Jones Grp., Inc., 237 F.3d 891, 903 (7th Cir. 2001) (“[D]elay in pursuing a preliminary injunction may raise questions regarding the plaintiff's claim that he or she will face irreparable harm if a preliminary injunction is not entered.”). While the lack of any evidence of irreparable harm forms a sufficient basis to deny plaintiffs’ motion, the court would be remiss not to observe that plaintiffs’ claim may rest
on a syllogism lacking in legal support.
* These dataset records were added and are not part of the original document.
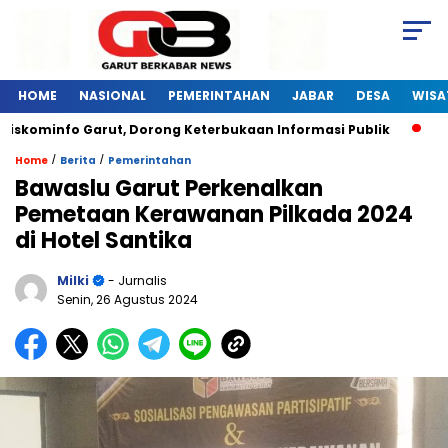
HOME
NASIONAL
PEMERINTAHAN
JABAR
DESA
WISA
iskominfo Garut, Dorong Keterbukaan Informasi Publik
Pel
/
/
Home
Berita
Pemerintahan
Bawaslu Garut Perkenalkan
Pemetaan Kerawanan Pilkada 2024
di Hotel Santika
Milki
- Jurnalis
Senin, 26 Agustus 2024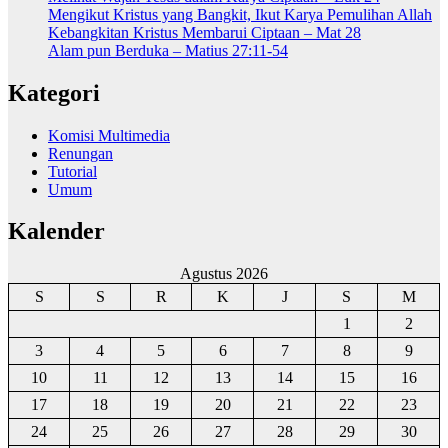
Mengikut Kristus yang Bangkit, Ikut Karya Pemulihan Allah
Kebangkitan Kristus Membarui Ciptaan – Mat 28
Alam pun Berduka – Matius 27:11-54
Kategori
Komisi Multimedia
Renungan
Tutorial
Umum
Kalender
Agustus 2026
S
S
R
K
J
S
M
1
2
3
4
5
6
7
8
9
10
11
12
13
14
15
16
17
18
19
20
21
22
23
24
25
26
27
28
29
30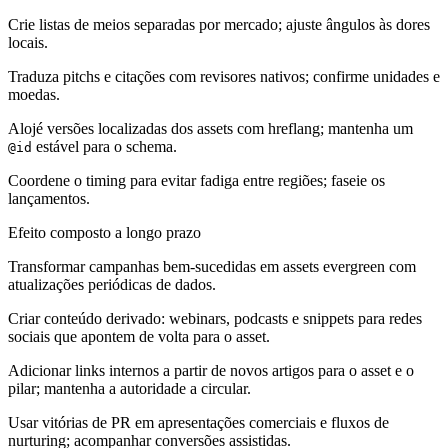
Crie listas de meios separadas por mercado; ajuste ângulos às dores
locais.
Traduza pitchs e citações com revisores nativos; confirme unidades e
moedas.
Alojé versões localizadas dos assets com hreflang; mantenha um
estável para o schema.
@id
Coordene o timing para evitar fadiga entre regiões; faseie os
lançamentos.
Efeito composto a longo prazo
Transformar campanhas bem-sucedidas em assets evergreen com
atualizações periódicas de dados.
Criar conteúdo derivado: webinars, podcasts e snippets para redes
sociais que apontem de volta para o asset.
Adicionar links internos a partir de novos artigos para o asset e o
pilar; mantenha a autoridade a circular.
Usar vitórias de PR em apresentações comerciais e fluxos de
nurturing; acompanhar conversões assistidas.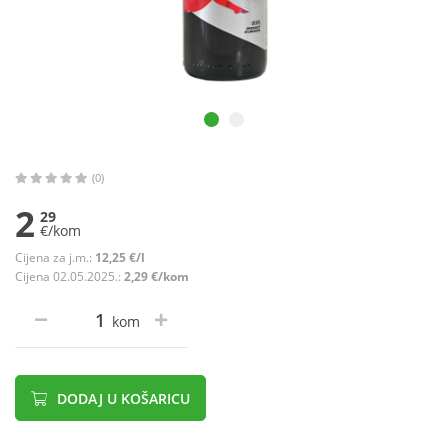
(0)
2
29
€/kom
Cijena za j.m.:
12,25 €/l
Cijena 02.05.2025.:
2,29 €/kom
kom
DODAJ U KOŠARICU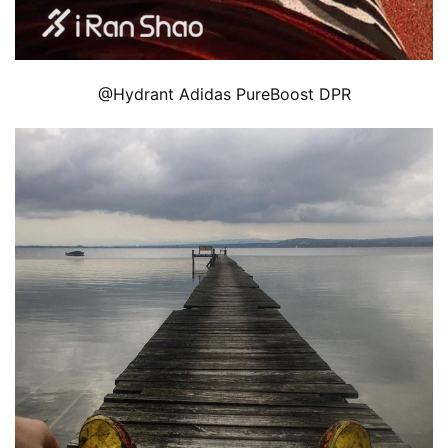
@Hydrant Adidas PureBoost DPR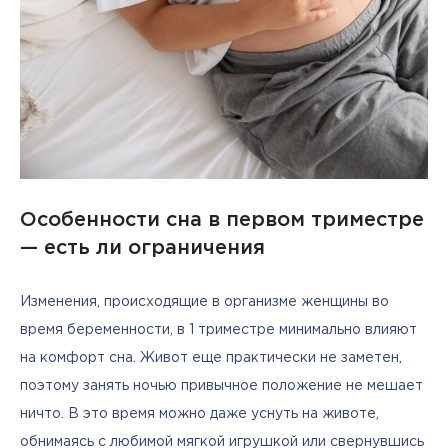
Особенности сна в первом триместре
— есть ли ограничения
Изменения, происходящие в организме женщины во 
время беременности, в 1 триместре минимально влияют 
на комфорт сна. Живот еще практически не заметен, 
поэтому занять ночью привычное положение не мешает 
ничто. В это время можно даже уснуть на животе, 
обнимаясь с любимой мягкой игрушкой или свернувшись 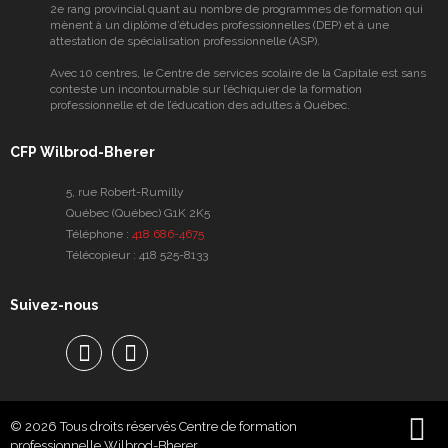
2e rang provincial quant au nombre de programmes de formation qui
mènent à un diplôme d’études professionnelles (DEP) et à une
attestation de spécialisation professionnelle (ASP).
Avec 10 centres, le Centre de services scolaire de la Capitale est sans
conteste un incontournable sur l’échiquier de la formation
professionnelle et de l’éducation des adultes à Québec.
CFP Wilbrod-Bherer
5, rue Robert-Rumilly
Québec (Québec) G1K 2K5
Téléphone :
418 686-4675
Télécopieur :
418 525-8133
Suivez-nous
Facebook
Facebook
© 2026 Tous droits réservés Centre de formation
professionnelle Wilbrod-Bherer.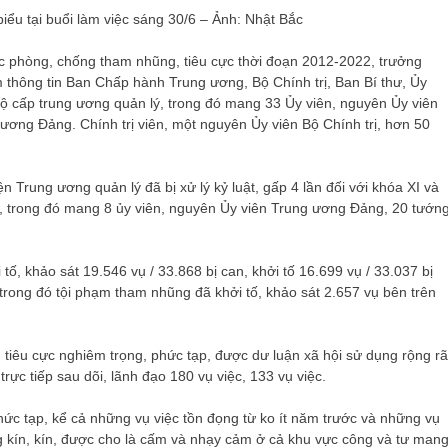
iểu tại buổi làm việc sáng 30/6 – Ảnh: Nhật Bắc
ệc phòng, chống tham nhũng, tiêu cực thời đoạn 2012-2022, trưởng
m thông tin
Ban Chấp hành Trung ương, Bộ Chính trị, Ban Bí thư, Ủy
bộ cấp trung ương quản lý, trong đó mang 33 Ủy viên, nguyên Ủy viên
ương Đảng. Chính trị viên, một nguyên Ủy viên Bộ Chính trị, hơn 50
ện Trung ương quản lý đã bị xử lý kỷ luật, gấp 4 lần đối với khóa XI và
I. , trong đó mang 8 ủy viên, nguyên Ủy viên Trung ương Đảng, 20 tướn
, khảo sát 19.546 vụ / 33.868 bị can, khởi tố 16.699 vụ / 33.037 bị
 trong đó tội phạm tham nhũng đã khởi tố, khảo sát 2.657 vụ bên trên
tiêu cực nghiêm trọng, phức tạp, được dư luận xã hội sử dụng rộng rã
trực tiếp sau dõi, lãnh đạo 180 vụ việc, 133 vụ việc.
hức tạp, kể cả những vụ việc tồn đọng từ ko ít năm trước và những vụ
g kín, kín, được cho là cấm và nhạy cảm ở cả khu vực công và tư man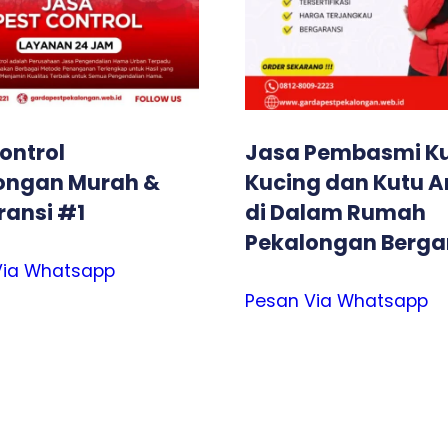
ontrol
Jasa Pembasmi K
ongan Murah &
Kucing dan Kutu A
ransi #1
di Dalam Rumah
Pekalongan Berga
Via Whatsapp
Pesan Via Whatsapp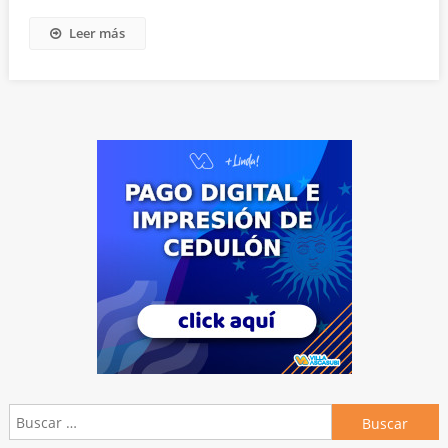
Leer más
Buscar: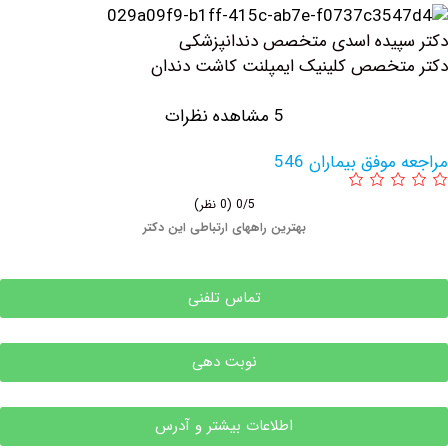
پیده اسدی متخصص دندانپزشکی
خصص کلینیک ايمپلنت كاشت دندان
5 مشاهده نظرات
وفق بیماران 546
0/5
(0 نظر)
بهترین راههای ارتباطی این دکتر
تماس تلفنی
نوبت دهی
اطلاعات بیشتر و آدرس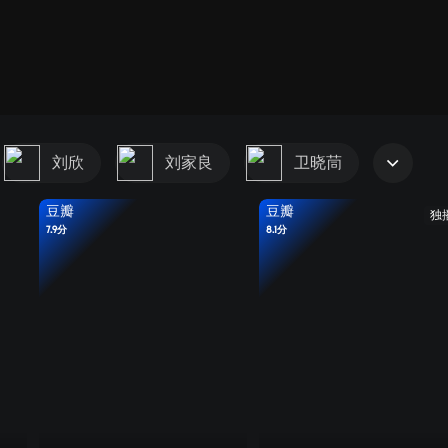
刘欣
刘家良
卫晓茼
豆瓣
豆瓣
独
7.9分
8.1分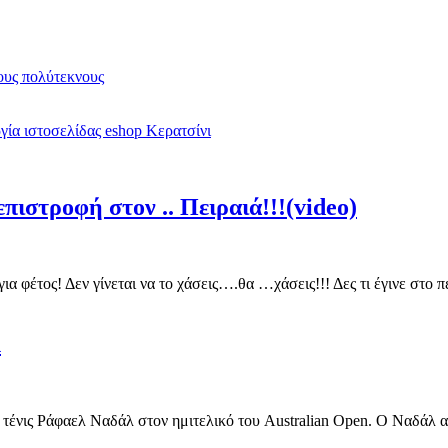
υς πολύτεκνους
ία ιστοσελίδας eshop Κερατσίνι
πιστροφή στον .. Πειραιά!!!(video)
για φέτος! Δεν γίνεται να το χάσεις….θα …χάσεις!!! Δες τι έγινε στ
λ
 τένις Ράφαελ Ναδάλ στον ημιτελικό του Australian Open. Ο Ναδάλ αυτ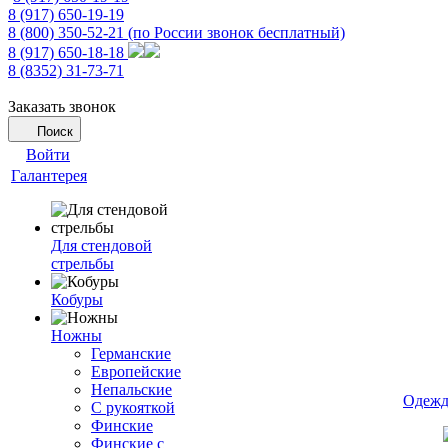
8 (917) 650-19-19
8 (800) 350-52-21
(по России звонок бесплатный)
8 (917) 650-18-18
8 (8352) 31-73-71
Заказать звонок
Поиск
Войти
Галантерея
Для стендовой
стрельбы
Кобуры
Ножны
Германские
Европейские
Непальские
Одежд
С рукояткой
Финские
Финские с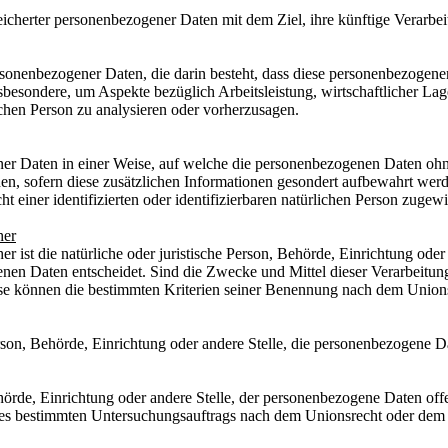
icherter personenbezogener Daten mit dem Ziel, ihre künftige Verarbe
 personenbezogener Daten, die darin besteht, dass diese personenbezog
sbesondere, um Aspekte bezüglich Arbeitsleistung, wirtschaftlicher Lage
ichen Person zu analysieren oder vorherzusagen.
er Daten in einer Weise, auf welche die personenbezogenen Daten ohn
en, sofern diese zusätzlichen Informationen gesondert aufbewahrt we
t einer identifizierten oder identifizierbaren natürlichen Person zuge
her
er ist die natürliche oder juristische Person, Behörde, Einrichtung oder
en Daten entscheidet. Sind die Zwecke und Mittel dieser Verarbeitung
se können die bestimmten Kriterien seiner Benennung nach dem Unions
Person, Behörde, Einrichtung oder andere Stelle, die personenbezogene D
Behörde, Einrichtung oder andere Stelle, der personenbezogene Daten of
ines bestimmten Untersuchungsauftrags nach dem Unionsrecht oder dem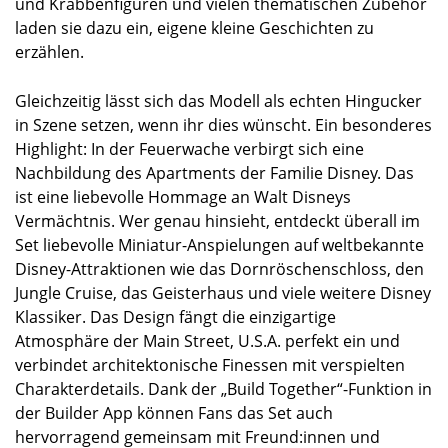
und Krabbenfiguren und vielen thematischen Zubehör
laden sie dazu ein, eigene kleine Geschichten zu
erzählen.
Gleichzeitig lässt sich das Modell als echten Hingucker
in Szene setzen, wenn ihr dies wünscht. Ein besonderes
Highlight: In der Feuerwache verbirgt sich eine
Nachbildung des Apartments der Familie Disney. Das
ist eine liebevolle Hommage an Walt Disneys
Vermächtnis. Wer genau hinsieht, entdeckt überall im
Set liebevolle Miniatur-Anspielungen auf weltbekannte
Disney-Attraktionen wie das Dornröschenschloss, den
Jungle Cruise, das Geisterhaus und viele weitere Disney
Klassiker. Das Design fängt die einzigartige
Atmosphäre der Main Street, U.S.A. perfekt ein und
verbindet architektonische Finessen mit verspielten
Charakterdetails. Dank der „Build Together“-Funktion in
der Builder App können Fans das Set auch
hervorragend gemeinsam mit Freund:innen und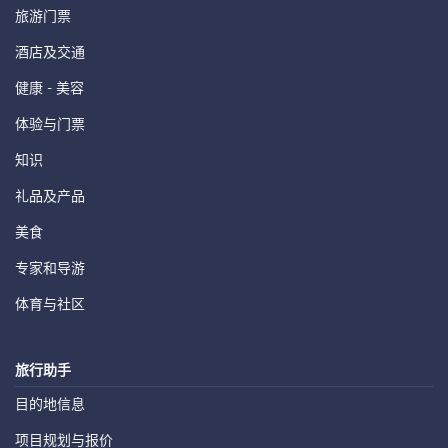
旅游门票
酒店及交通
健康 - 美容
体验与门票
知识
礼品及产品
美食
专家和导游
体育与社区
旅行助手
目的地信息
项目规划与报价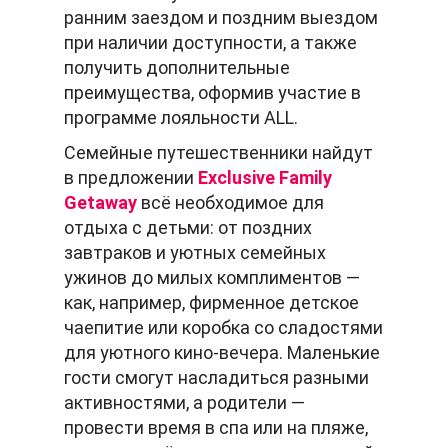
ранним заездом и поздним выездом
при наличии доступности, а также
получить дополнительные
преимущества, оформив участие в
программе лояльности ALL.
Семейные путешественники найдут
в предложении
Exclusive Family
Getaway
всё необходимое для
отдыха с детьми: от поздних
завтраков и уютных семейных
ужинов до милых комплиментов —
как, например, фирменное детское
чаепитие или коробка со сладостями
для уютного кино-вечера. Маленькие
гости смогут насладиться разными
активностями, а родители —
провести время в спа или на пляже,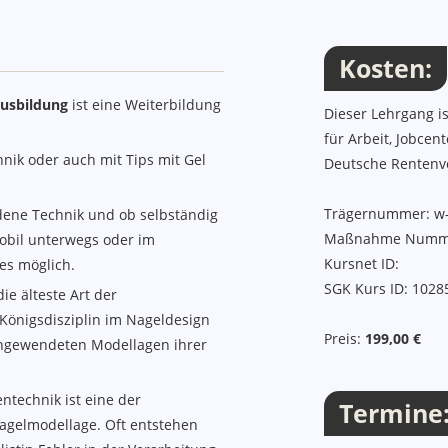
Kosten, Termine, Ort, 
Kosten:
Ausbildung
ist eine Weiterbildung
Dieser Lehrgang is
für Arbeit, Jobcen
nik oder auch mit Tips mit Gel
Deutsche Rentenv
Trägernummer: w
rdene Technik und ob selbständig
Maßnahme Numm
obil unterwegs oder im
Kursnet ID:
les möglich.
SGK Kurs ID: 1028
ie älteste Art der
 Königsdisziplin im Nageldesign
Preis:
199,00 €
angewendeten Modellagen ihrer
ntechnik ist eine der
Termine
Nagelmodellage. Oft entstehen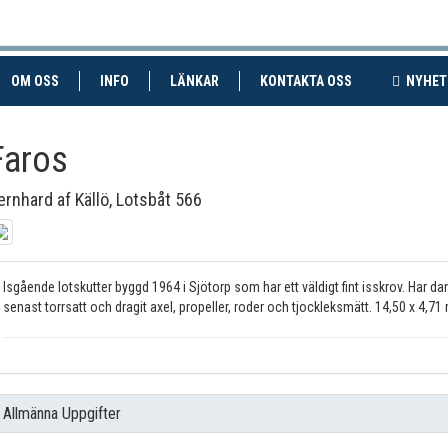
RENT)
(CURRENT)
OM OSS
INFO
LÄNKAR
KONTAKTA OSS
NYHET
Faros
ernhard af Källö, Lotsbåt 566
Isgående lotskutter byggd 1964 i Sjötorp som har ett väldigt fint isskrov. Har da
senast torrsatt och dragit axel, propeller, roder och tjockleksmätt. 14,50 x 4,71 
Allmänna Uppgifter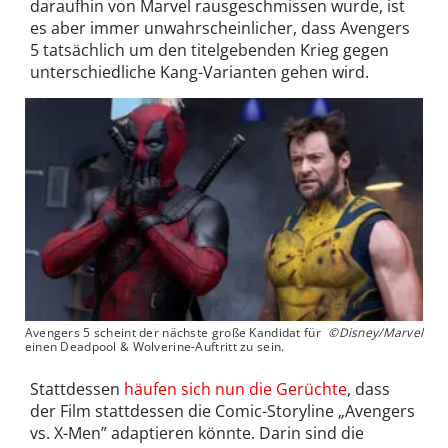
daraufhin von Marvel rausgeschmissen wurde, ist
es aber immer unwahrscheinlicher, dass Avengers
5 tatsächlich um den titelgebenden Krieg gegen
unterschiedliche Kang-Varianten gehen wird.
Avengers 5 scheint der nächste große Kandidat für
©Disney/Marvel
einen Deadpool & Wolverine-Auftritt zu sein.
Stattdessen
häufen sich nun die Gerüchte
, dass
der Film stattdessen die Comic-Storyline „Avengers
vs. X-Men” adaptieren könnte. Darin sind die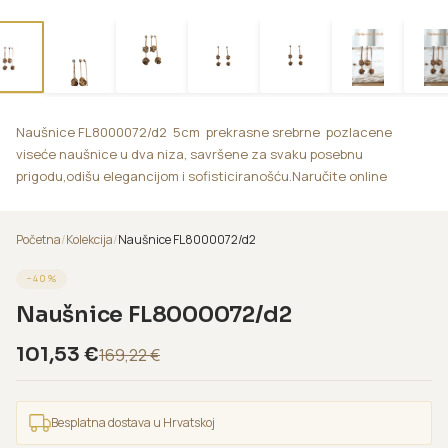
Naušnice FL8000072/d2 5cm prekrasne srebrne pozlacene
viseće naušnice u dva niza, savršene za svaku posebnu
prigodu,odišu elegancijom i sofisticiranošću.Naručite online
Početna
/
Kolekcija
/
Naušnice FL8000072/d2
−
40
%
Naušnice FL8000072/d2
101,53
€
169,22
€
Besplatna dostava u Hrvatskoj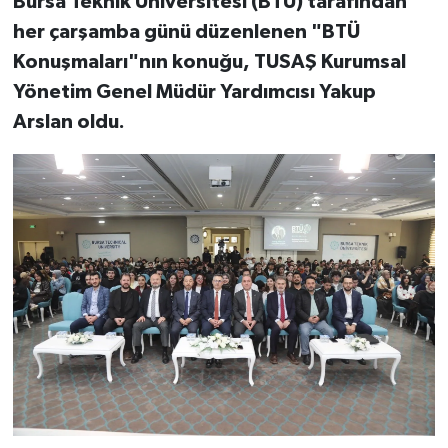
Bursa Teknik Üniversitesi (BTÜ) tarafından
her çarşamba günü düzenlenen "BTÜ
Konuşmaları"nın konuğu, TUSAŞ Kurumsal
Yönetim Genel Müdür Yardımcısı Yakup
Arslan oldu.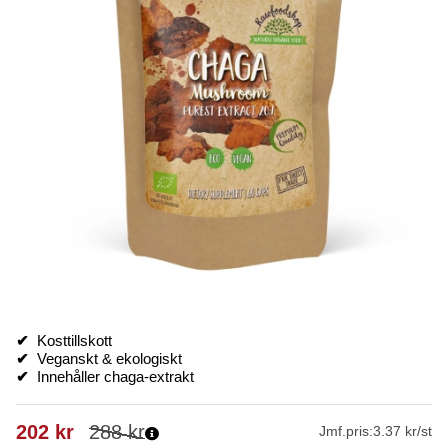
✔
Kosttillskott
✔
Veganskt & ekologiskt
✔
Innehåller chaga-extrakt
202
kr
288
kr
Jmf.pris:
3.37 kr/st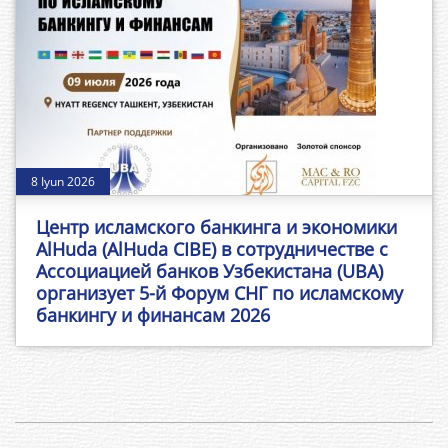
8 Iyun 2026
Центр исламского банкинга и экономики
AlHuda (AlHuda CIBE) в сотрудничестве с
Ассоциацией банков Узбекистана (UBA)
организует 5-й Форум СНГ по исламскому
банкингу и финансам 2026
Specifically, plaintiffs present their claim as a simple one: “Wis. Stat. § 108.04(12)(f) unlawfully discriminated against otherwise qualified applicants for regular unemployment compensation benefits solely because those applicants have a disability, i.e., the applicants were receiving SSDI benefits.” (Pls.’ Mot. (dkt. #3) 6.) The fact that the statute denies unemployment benefits to recipients of SSDI benefits does not mean necessarily that the benefits are denied because of the disability;
rather, it is equally, if not more, likely that the benefits are denied because recipients of SSDI benefits already receive a form of federal benefits as a safety net of sorts. Cf. P.F. by A.F. v. Taylor, 914 F.3d 467, 472 (7th Cir.